Activity ::
The task calls for each line of the records below in which the word "pandemic" appears.
• • •
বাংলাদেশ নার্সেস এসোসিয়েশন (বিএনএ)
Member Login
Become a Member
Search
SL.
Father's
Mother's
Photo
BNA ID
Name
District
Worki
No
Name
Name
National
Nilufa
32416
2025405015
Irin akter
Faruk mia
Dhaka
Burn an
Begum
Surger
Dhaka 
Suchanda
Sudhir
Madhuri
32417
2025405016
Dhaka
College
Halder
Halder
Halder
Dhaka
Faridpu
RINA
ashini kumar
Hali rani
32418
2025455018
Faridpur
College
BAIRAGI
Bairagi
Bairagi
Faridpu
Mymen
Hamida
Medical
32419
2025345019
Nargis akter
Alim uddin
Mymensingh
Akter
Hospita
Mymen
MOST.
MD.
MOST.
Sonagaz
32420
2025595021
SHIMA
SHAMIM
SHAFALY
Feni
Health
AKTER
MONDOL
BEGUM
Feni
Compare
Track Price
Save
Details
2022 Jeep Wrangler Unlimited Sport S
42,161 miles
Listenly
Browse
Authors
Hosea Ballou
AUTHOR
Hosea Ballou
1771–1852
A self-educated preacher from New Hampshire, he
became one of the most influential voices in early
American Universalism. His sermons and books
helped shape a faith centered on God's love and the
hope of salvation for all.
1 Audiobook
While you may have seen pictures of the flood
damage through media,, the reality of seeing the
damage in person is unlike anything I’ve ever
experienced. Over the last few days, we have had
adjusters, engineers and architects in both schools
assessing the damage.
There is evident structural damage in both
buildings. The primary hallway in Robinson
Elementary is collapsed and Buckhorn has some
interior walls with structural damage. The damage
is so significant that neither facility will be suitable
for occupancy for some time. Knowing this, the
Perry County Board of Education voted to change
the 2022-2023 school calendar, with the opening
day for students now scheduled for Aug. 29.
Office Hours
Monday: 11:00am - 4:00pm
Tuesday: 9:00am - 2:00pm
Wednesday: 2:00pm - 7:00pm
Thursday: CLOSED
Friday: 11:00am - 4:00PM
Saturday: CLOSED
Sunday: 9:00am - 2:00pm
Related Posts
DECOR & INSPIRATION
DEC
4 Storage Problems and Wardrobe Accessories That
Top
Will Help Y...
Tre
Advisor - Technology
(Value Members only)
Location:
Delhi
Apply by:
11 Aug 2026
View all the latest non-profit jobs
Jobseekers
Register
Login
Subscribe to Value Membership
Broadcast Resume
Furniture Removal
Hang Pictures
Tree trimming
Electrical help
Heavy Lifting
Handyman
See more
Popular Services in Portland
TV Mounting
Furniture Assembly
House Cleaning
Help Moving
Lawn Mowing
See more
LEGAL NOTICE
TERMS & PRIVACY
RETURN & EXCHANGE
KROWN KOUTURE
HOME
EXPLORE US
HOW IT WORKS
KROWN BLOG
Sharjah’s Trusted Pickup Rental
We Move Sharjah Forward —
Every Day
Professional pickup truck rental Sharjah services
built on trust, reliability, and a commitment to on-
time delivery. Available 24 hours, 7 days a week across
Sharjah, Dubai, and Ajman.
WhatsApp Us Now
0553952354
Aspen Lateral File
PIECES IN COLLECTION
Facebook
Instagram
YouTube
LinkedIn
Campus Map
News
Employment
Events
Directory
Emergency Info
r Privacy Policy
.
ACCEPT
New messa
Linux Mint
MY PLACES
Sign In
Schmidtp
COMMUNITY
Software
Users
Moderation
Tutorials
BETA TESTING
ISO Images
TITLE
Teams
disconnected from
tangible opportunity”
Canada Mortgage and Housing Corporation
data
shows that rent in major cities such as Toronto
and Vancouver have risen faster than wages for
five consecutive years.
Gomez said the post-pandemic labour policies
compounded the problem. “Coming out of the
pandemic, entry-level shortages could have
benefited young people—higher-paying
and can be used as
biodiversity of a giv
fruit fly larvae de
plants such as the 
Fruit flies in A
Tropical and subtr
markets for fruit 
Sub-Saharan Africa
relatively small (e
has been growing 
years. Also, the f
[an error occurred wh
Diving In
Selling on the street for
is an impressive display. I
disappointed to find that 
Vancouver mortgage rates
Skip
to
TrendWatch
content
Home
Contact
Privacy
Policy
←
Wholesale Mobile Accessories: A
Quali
• • •
Answer for the task ::
Gomez said the post-pandemic labour policies
pandemic, entry-level shortages could have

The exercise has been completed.